Ringrazio di cuore le autorità intervenute, il Capo di Gabinetto della Prefettura della Spezia, dott.

Data:
10 Maggio 2019

Shoah & Musica – Discorso di apertura del Dirigente Scolastico

Ringrazio di cuore le autorità intervenute, il Capo di Gabinetto della Prefettura della Spezia, dott. Edoardo Lombardi,  il Presidente del Consiglio Comunale Giulio Guerri e tutte le personalità cittadine e gli amici che hanno accolto il nostro invito; porgo il saluto del dirigente dell’USR ambito IV, dott. Roberto Peccenini, impegnato fuori sede; rivolgo un saluto ai ragazzi della IVC dell’Istituto Einaudi che hanno collaborato  alla realizzazione grafica delle locandine e un grazie particolarmente caloroso all’Orchestra del liceo Cardarelli, oggi qui con noi, e per loro tramite alla dirigente, prof.ssa Sara Cecchini.
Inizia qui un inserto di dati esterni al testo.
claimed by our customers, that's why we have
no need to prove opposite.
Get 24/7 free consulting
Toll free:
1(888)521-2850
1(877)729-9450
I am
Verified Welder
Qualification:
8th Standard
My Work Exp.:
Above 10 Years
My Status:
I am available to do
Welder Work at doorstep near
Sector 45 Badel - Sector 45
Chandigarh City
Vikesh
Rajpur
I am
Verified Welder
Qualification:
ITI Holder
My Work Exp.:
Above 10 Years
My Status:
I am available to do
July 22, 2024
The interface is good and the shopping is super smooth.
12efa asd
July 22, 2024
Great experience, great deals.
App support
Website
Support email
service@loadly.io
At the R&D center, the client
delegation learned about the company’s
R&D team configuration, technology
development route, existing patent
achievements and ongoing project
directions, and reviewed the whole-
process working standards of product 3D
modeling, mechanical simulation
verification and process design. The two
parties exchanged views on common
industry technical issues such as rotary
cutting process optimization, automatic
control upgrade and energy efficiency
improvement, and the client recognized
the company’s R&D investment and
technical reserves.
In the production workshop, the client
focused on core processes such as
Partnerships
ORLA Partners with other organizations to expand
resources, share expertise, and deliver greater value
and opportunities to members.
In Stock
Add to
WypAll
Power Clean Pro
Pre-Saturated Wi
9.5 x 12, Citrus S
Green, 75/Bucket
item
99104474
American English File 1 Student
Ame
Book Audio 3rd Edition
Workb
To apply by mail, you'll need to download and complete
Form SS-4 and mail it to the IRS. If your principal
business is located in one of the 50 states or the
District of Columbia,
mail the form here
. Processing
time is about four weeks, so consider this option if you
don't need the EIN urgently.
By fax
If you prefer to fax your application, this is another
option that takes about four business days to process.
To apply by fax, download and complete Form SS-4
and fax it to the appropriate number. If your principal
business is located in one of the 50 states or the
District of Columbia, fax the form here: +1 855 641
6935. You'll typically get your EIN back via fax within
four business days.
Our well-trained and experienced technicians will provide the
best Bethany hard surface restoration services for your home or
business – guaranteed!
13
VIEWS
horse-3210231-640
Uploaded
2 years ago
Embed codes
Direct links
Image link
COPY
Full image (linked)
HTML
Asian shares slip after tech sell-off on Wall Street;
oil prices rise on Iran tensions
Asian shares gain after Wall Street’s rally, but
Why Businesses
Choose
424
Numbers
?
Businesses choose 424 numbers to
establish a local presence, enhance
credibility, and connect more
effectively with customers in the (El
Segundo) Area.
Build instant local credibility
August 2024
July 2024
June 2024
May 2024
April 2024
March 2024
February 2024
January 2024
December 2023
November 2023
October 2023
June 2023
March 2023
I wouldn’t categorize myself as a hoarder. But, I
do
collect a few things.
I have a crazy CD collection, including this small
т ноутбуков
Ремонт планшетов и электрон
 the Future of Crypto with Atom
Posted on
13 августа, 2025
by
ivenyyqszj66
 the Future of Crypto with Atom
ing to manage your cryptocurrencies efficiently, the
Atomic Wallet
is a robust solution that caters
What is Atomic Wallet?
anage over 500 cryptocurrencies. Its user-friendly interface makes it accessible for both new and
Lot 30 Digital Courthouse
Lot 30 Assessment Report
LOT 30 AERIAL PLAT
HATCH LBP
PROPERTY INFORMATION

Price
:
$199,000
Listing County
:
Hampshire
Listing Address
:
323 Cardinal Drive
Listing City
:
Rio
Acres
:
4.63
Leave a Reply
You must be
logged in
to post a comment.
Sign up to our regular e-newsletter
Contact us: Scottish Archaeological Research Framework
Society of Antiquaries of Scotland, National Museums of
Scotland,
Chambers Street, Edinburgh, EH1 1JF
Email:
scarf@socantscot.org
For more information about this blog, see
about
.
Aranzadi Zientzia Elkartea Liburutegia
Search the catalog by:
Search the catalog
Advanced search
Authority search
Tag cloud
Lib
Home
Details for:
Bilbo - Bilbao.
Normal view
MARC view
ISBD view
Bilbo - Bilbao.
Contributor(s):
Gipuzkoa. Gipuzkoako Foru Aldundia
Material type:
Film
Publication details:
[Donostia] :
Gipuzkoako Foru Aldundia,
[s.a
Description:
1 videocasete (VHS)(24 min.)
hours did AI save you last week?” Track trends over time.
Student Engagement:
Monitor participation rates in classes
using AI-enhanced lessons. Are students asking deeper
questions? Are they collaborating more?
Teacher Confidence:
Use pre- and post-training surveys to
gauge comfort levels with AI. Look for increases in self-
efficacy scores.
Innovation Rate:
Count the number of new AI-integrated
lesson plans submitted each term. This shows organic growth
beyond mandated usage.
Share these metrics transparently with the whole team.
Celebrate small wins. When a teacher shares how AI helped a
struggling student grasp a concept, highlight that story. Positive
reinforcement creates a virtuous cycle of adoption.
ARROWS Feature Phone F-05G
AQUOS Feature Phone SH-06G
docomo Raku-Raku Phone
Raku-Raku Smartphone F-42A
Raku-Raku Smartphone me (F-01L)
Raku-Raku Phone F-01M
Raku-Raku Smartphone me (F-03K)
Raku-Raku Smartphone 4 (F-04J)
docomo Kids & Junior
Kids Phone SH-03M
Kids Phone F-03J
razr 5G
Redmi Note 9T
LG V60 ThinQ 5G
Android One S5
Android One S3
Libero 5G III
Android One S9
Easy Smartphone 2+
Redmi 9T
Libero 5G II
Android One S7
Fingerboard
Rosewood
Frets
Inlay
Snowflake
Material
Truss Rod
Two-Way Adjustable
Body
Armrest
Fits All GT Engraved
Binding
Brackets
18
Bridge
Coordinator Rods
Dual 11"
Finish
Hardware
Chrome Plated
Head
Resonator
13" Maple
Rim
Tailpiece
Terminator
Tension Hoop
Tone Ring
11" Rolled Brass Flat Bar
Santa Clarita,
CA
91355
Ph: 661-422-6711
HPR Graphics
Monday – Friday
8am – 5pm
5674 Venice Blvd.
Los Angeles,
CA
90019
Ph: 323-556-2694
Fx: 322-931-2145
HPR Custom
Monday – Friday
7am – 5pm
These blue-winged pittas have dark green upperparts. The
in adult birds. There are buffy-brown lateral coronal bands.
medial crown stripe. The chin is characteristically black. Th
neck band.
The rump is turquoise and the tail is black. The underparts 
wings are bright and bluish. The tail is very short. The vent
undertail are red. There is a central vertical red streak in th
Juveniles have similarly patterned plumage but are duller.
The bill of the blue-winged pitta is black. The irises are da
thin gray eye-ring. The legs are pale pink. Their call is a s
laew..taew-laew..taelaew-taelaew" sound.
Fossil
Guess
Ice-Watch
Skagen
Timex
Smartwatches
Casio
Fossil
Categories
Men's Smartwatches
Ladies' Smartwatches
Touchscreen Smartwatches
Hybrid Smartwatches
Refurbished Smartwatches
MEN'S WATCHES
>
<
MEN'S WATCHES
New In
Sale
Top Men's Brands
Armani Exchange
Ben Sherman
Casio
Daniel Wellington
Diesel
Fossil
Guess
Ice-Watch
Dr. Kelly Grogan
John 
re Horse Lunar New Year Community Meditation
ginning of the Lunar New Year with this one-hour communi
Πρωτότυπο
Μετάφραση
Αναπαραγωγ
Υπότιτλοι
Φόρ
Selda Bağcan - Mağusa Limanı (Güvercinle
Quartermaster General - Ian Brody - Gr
Mi riservo di rinviare i ringraziamenti agli autori, gli studenti della IV F e IV h del Liceo linguistico, a un momento successivo, dopo che avranno effettuato la presentazione del percorso espositivo.

Una parola vorrei spendere sul senso di questa esposizione: ne prendo a prestito una antica, palinodia, come dire: sconfessione di qualcosa che è stato detto e che mai si sarebbe dovuto dire. Credo che quando ci confrontiamo con la Shoah sia nostro dovere rinnegare quanto è stato detto, scritto, promulgato in forma di legge e variamente agito allo scopo di perpetrare lo sterminio.

Ma questa mostra ha il valore di una palinodia anche in un senso più particolare: sconfessa l’uso aberrante e osceno che della musica è stato fatto nei lager nazisti – la musica suonata per tenere buoni i prigionieri o magari per coprire i rumori della fabbrica dello sterminio – e valorizza invece quel fatto miracoloso e inatteso che è la composizione musicale, nonostante tutto e contro tutto, ad opera degli internati – indizio della incoercibile libertà dell’essere umano.